OpenAI Whisper (Cloud)
OpenAI's cloud-based speech-to-text API. Highly accurate transcription across many languages using the whisper-1 model.
- Uses your existing OpenAI API key
- Model:
whisper-1 - Excellent accuracy across many languages
- Requires internet connection
- Pay-per-minute pricing
Groq Whisper (Cloud)
Groq's cloud-based speech-to-text service. Extremely fast transcription powered by Groq's LPU hardware, with a generous free tier.
- Requires a Groq API key
- Model:
whisper-large-v3-turbo - Very fast transcription — low latency
- Free tier available
- Requires internet connection
faster-whisper (Local)
A highly optimized implementation of OpenAI's Whisper model. Runs locally on CPU or GPU with excellent accuracy.

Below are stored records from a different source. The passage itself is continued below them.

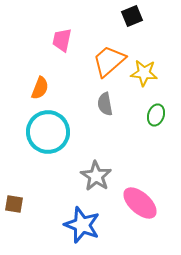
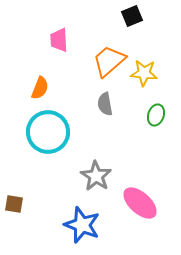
pink trapezoid: moved 3 px left; rotated 15 degrees counterclockwise
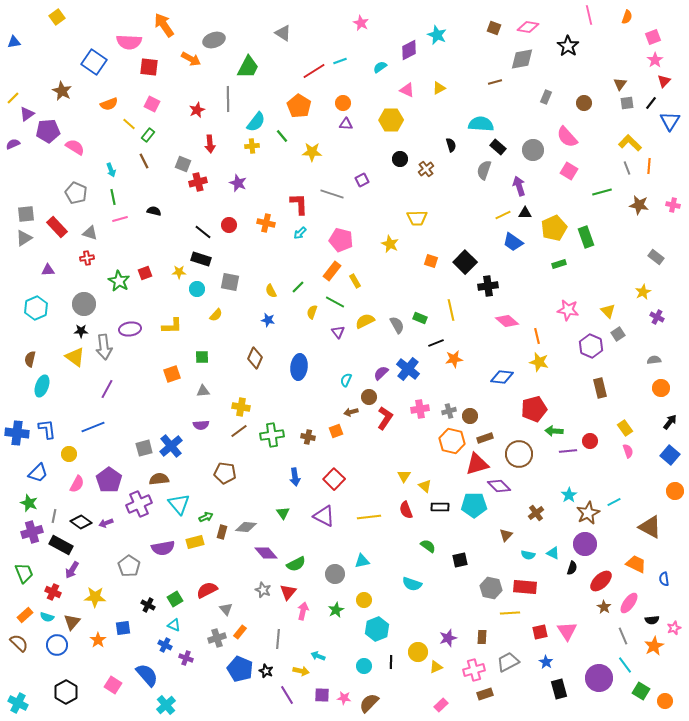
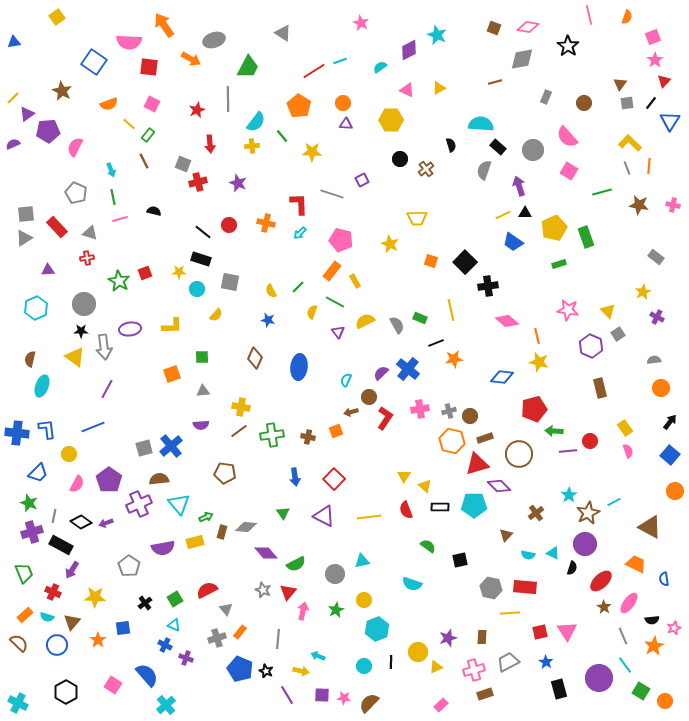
pink semicircle at (75, 147): rotated 96 degrees counterclockwise
black cross at (148, 605): moved 3 px left, 2 px up; rotated 24 degrees clockwise
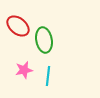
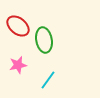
pink star: moved 6 px left, 5 px up
cyan line: moved 4 px down; rotated 30 degrees clockwise
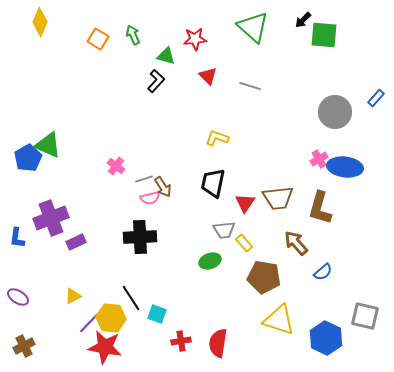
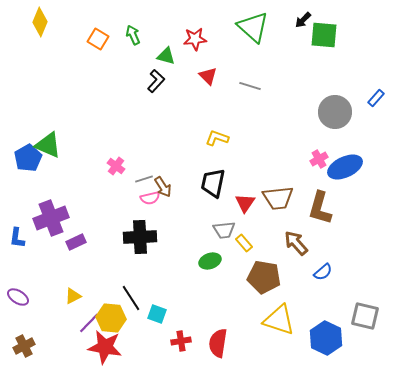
blue ellipse at (345, 167): rotated 32 degrees counterclockwise
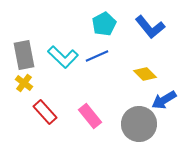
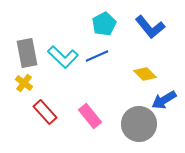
gray rectangle: moved 3 px right, 2 px up
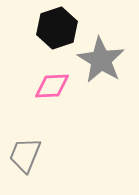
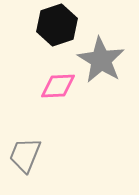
black hexagon: moved 3 px up
pink diamond: moved 6 px right
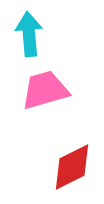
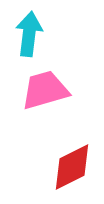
cyan arrow: rotated 12 degrees clockwise
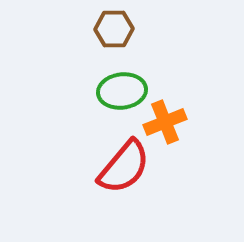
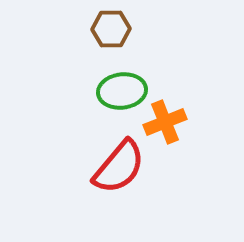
brown hexagon: moved 3 px left
red semicircle: moved 5 px left
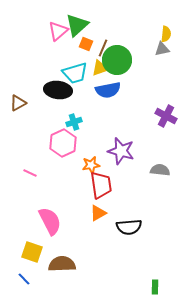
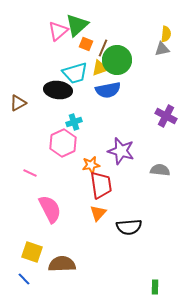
orange triangle: rotated 18 degrees counterclockwise
pink semicircle: moved 12 px up
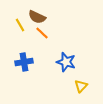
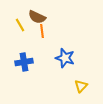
orange line: moved 2 px up; rotated 40 degrees clockwise
blue star: moved 1 px left, 4 px up
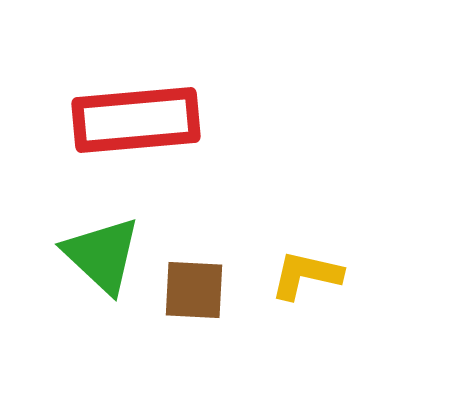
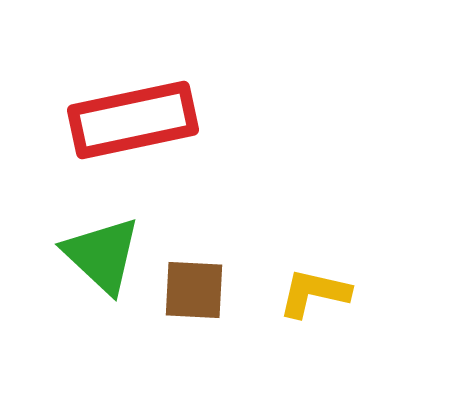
red rectangle: moved 3 px left; rotated 7 degrees counterclockwise
yellow L-shape: moved 8 px right, 18 px down
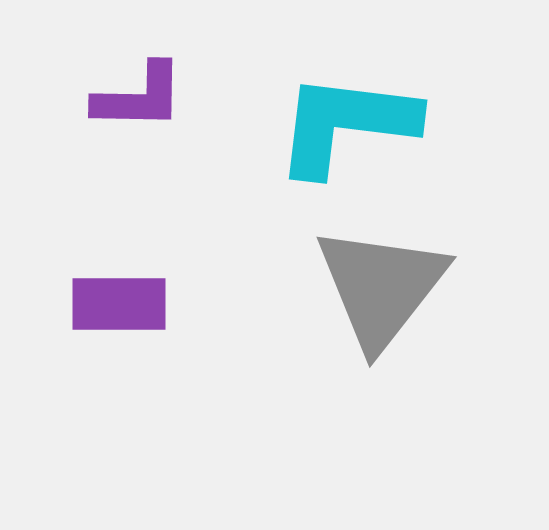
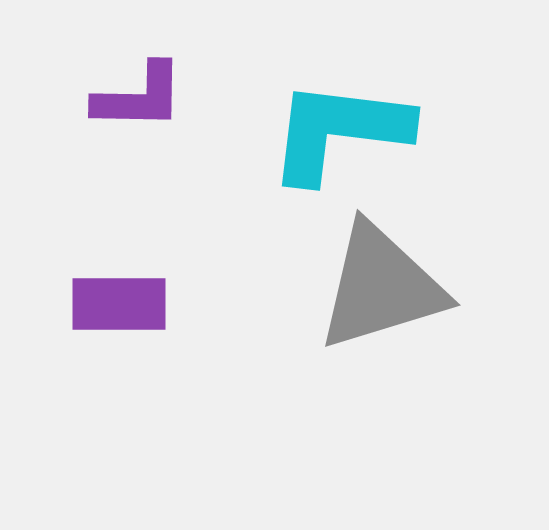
cyan L-shape: moved 7 px left, 7 px down
gray triangle: rotated 35 degrees clockwise
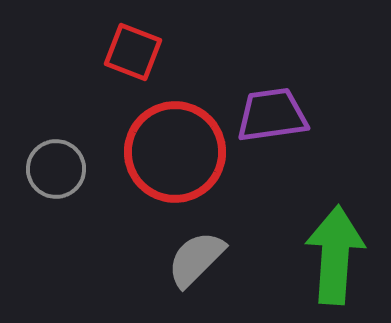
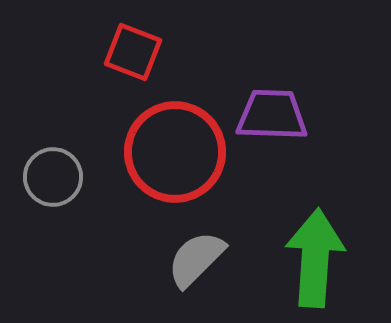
purple trapezoid: rotated 10 degrees clockwise
gray circle: moved 3 px left, 8 px down
green arrow: moved 20 px left, 3 px down
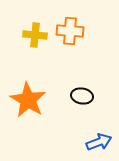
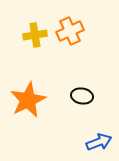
orange cross: rotated 28 degrees counterclockwise
yellow cross: rotated 15 degrees counterclockwise
orange star: rotated 15 degrees clockwise
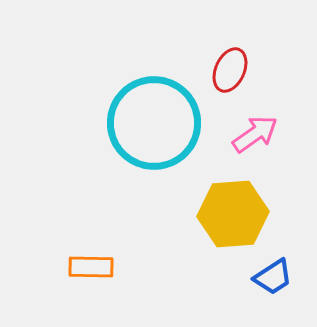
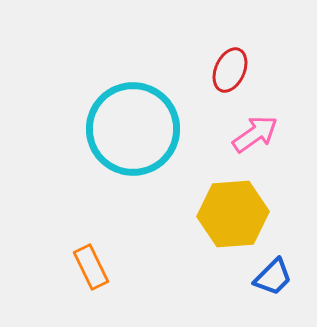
cyan circle: moved 21 px left, 6 px down
orange rectangle: rotated 63 degrees clockwise
blue trapezoid: rotated 12 degrees counterclockwise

# Install and run faster-whisper server
pip install faster-whisper
# Use a wrapper server that exposes an HTTP API, e.g.:
pip install whisper-asr-webservice
python -m whisper_asr.webservice --model medium --device cuda
# Enter the server URL in Uplink Settings → Voice & TTS → STT Server URL
Browser STT (Built-in)
Built-in browser speech recognition using the Web Speech API. Free and requires no setup, but accuracy and language support varies by browser.

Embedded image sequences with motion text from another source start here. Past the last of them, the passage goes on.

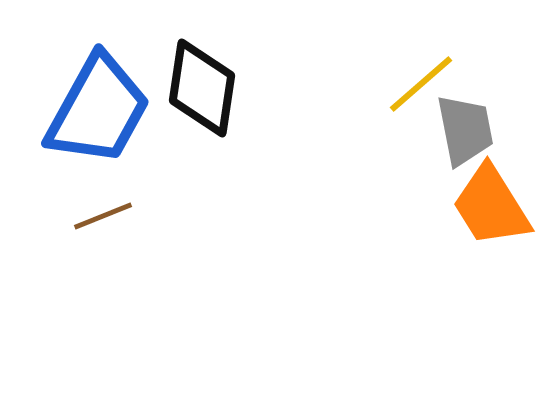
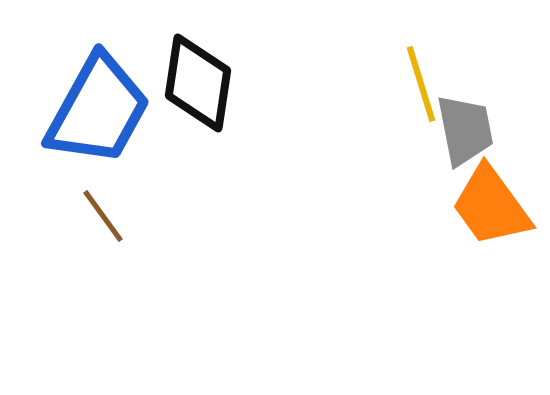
yellow line: rotated 66 degrees counterclockwise
black diamond: moved 4 px left, 5 px up
orange trapezoid: rotated 4 degrees counterclockwise
brown line: rotated 76 degrees clockwise
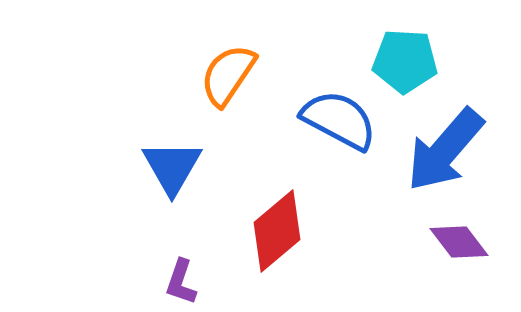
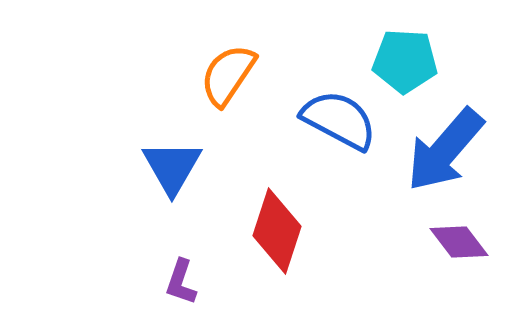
red diamond: rotated 32 degrees counterclockwise
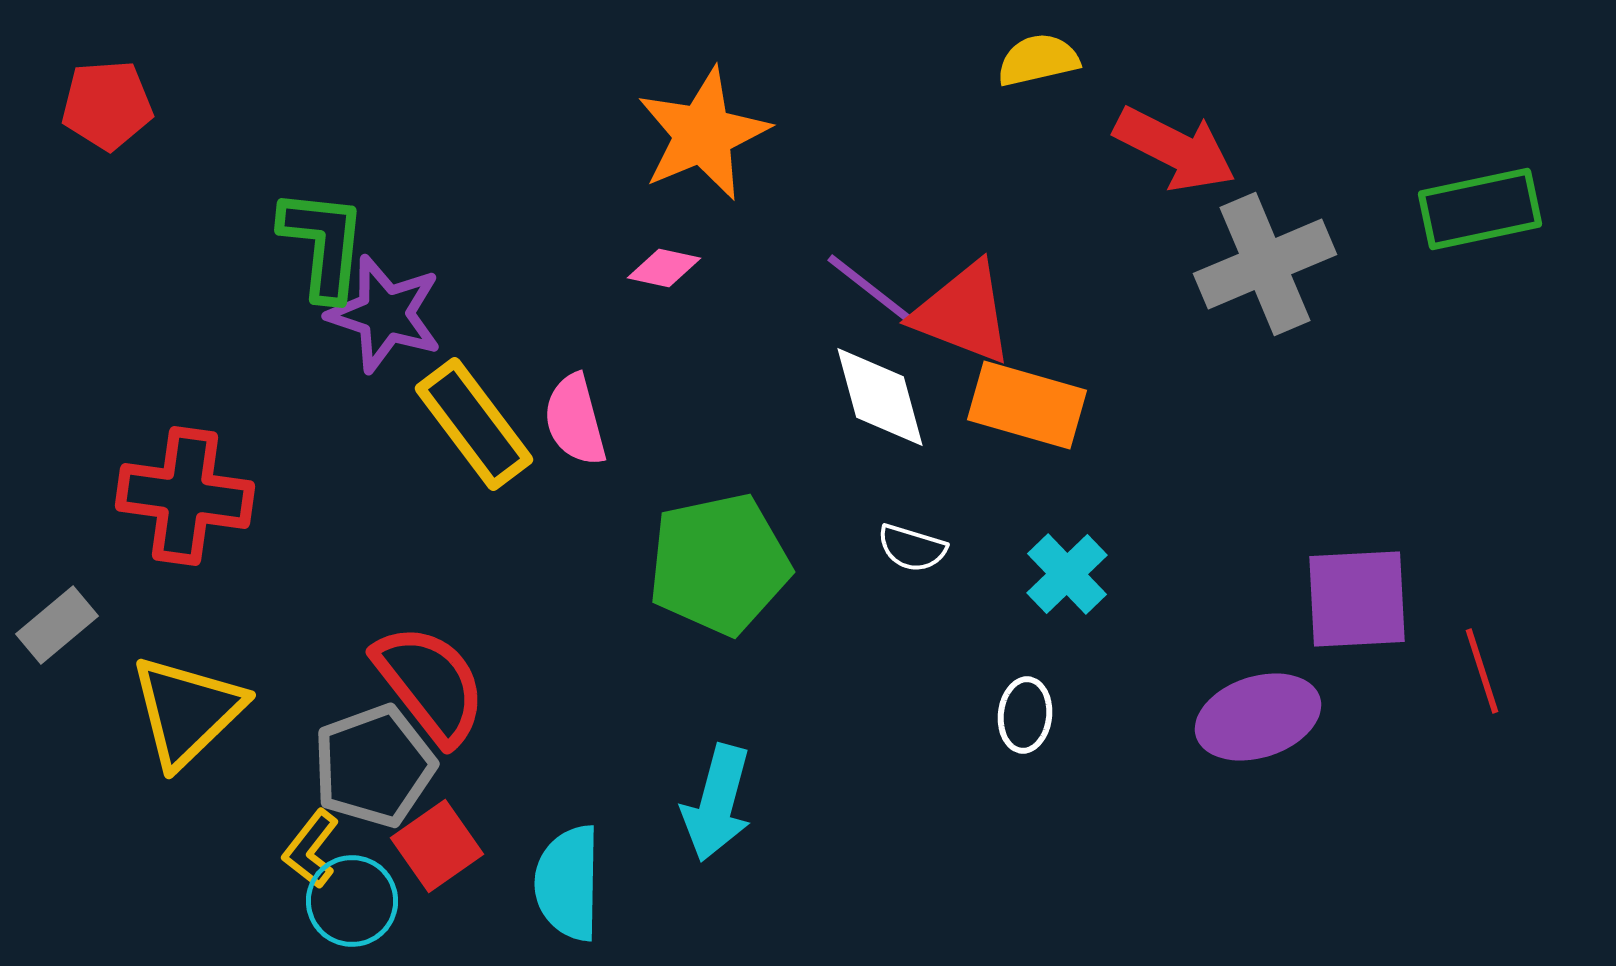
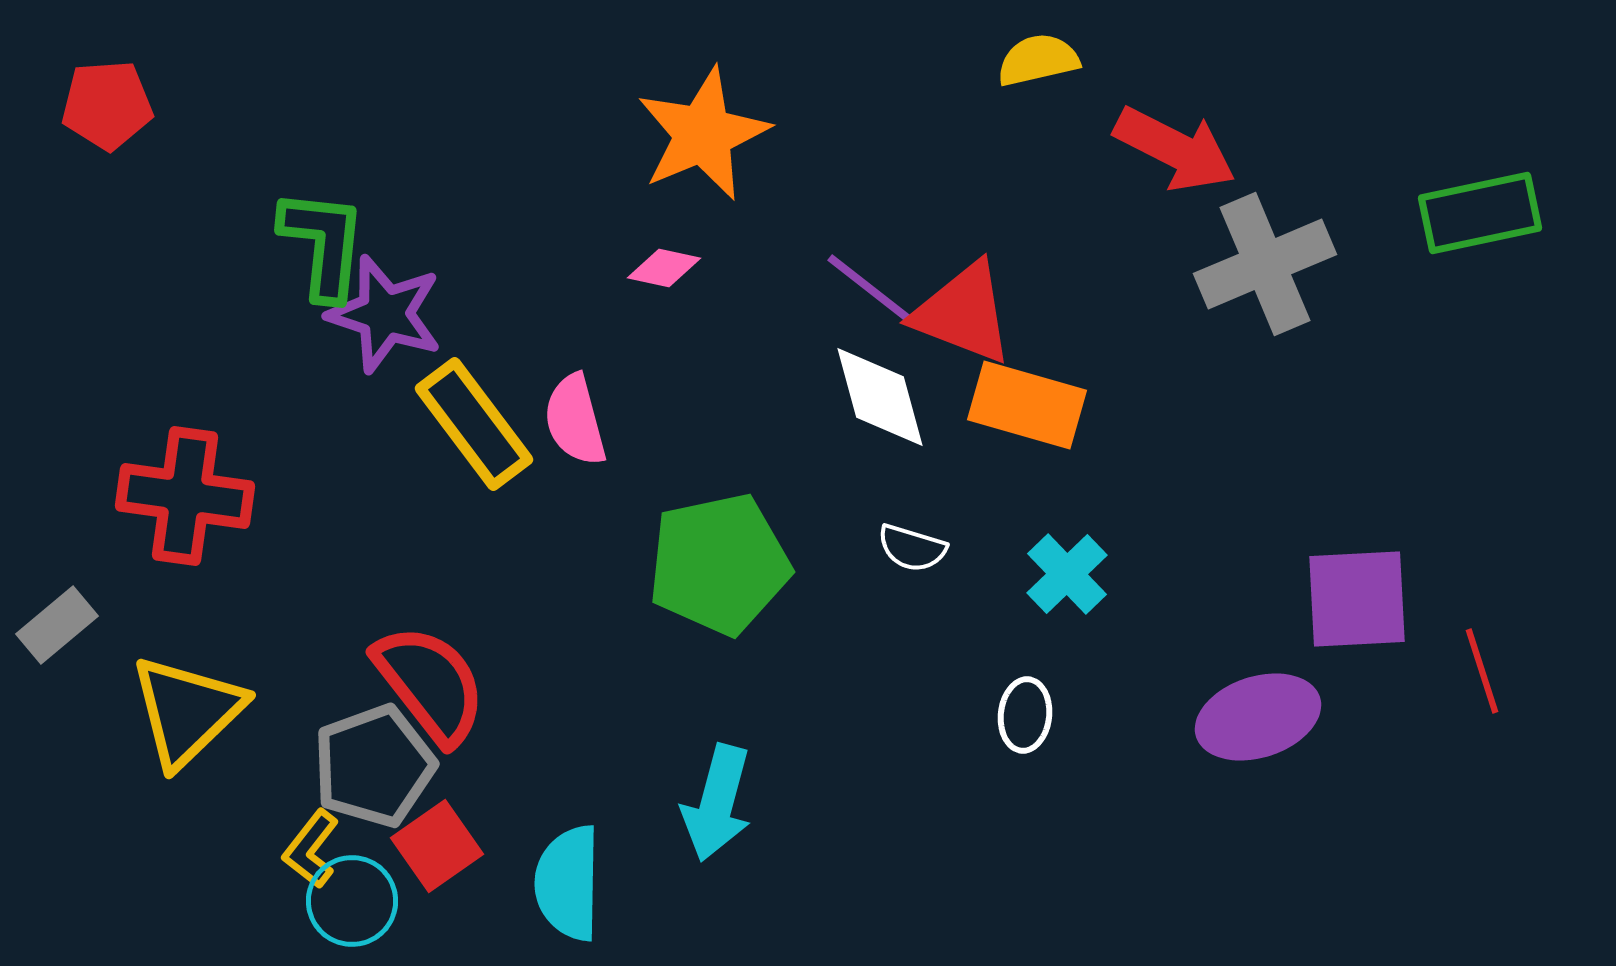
green rectangle: moved 4 px down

- No configuration needed — works out of the box
- Free and built into modern browsers
- Accuracy depends on browser and device
- Requires internet connection (most browsers use cloud backend)

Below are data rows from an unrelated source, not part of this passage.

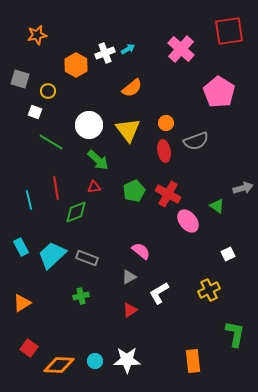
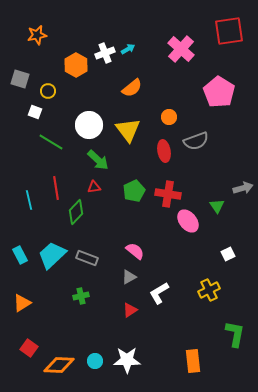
orange circle at (166, 123): moved 3 px right, 6 px up
red cross at (168, 194): rotated 20 degrees counterclockwise
green triangle at (217, 206): rotated 21 degrees clockwise
green diamond at (76, 212): rotated 25 degrees counterclockwise
cyan rectangle at (21, 247): moved 1 px left, 8 px down
pink semicircle at (141, 251): moved 6 px left
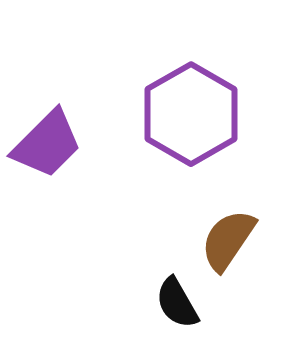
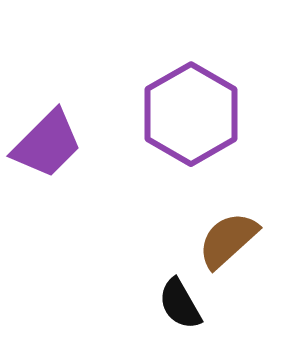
brown semicircle: rotated 14 degrees clockwise
black semicircle: moved 3 px right, 1 px down
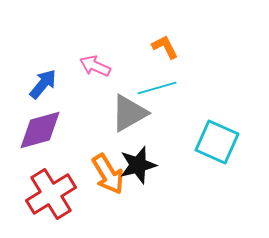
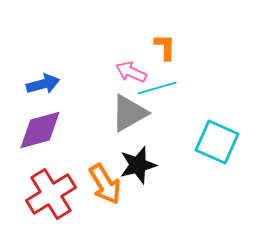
orange L-shape: rotated 28 degrees clockwise
pink arrow: moved 36 px right, 6 px down
blue arrow: rotated 36 degrees clockwise
orange arrow: moved 3 px left, 10 px down
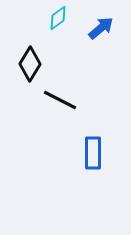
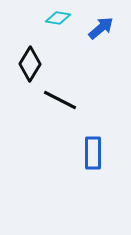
cyan diamond: rotated 45 degrees clockwise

Voice Configuration Summary
All voice settings are in Settings → Voice & TTS. Here's what each field does:
| Setting | Description | Default |
|---|---|---|
| TTS Engine | Which TTS backend to use | none (disabled) |
| TTS Server URL | URL for XTTS server (if using local) | localhost:8020 |
| TTS Voice | Voice name/ID for the selected engine | Depends on engine |
| STT Engine | Which STT backend to use | none (disabled) |
| STT Server URL | URL for faster-whisper server | localhost:8000 |
Using Voice Mode
Once configured, activate voice mode from the microphone button in the chat input area. Hold to talk (or tap to toggle, depending on your settings). Your speech is transcribed, sent as a message, and the response is spoken back to you.
Voice mode works on desktop browsers, mobile Safari, and mobile Chrome. For the best experience on mobile, install Uplink as a PWA.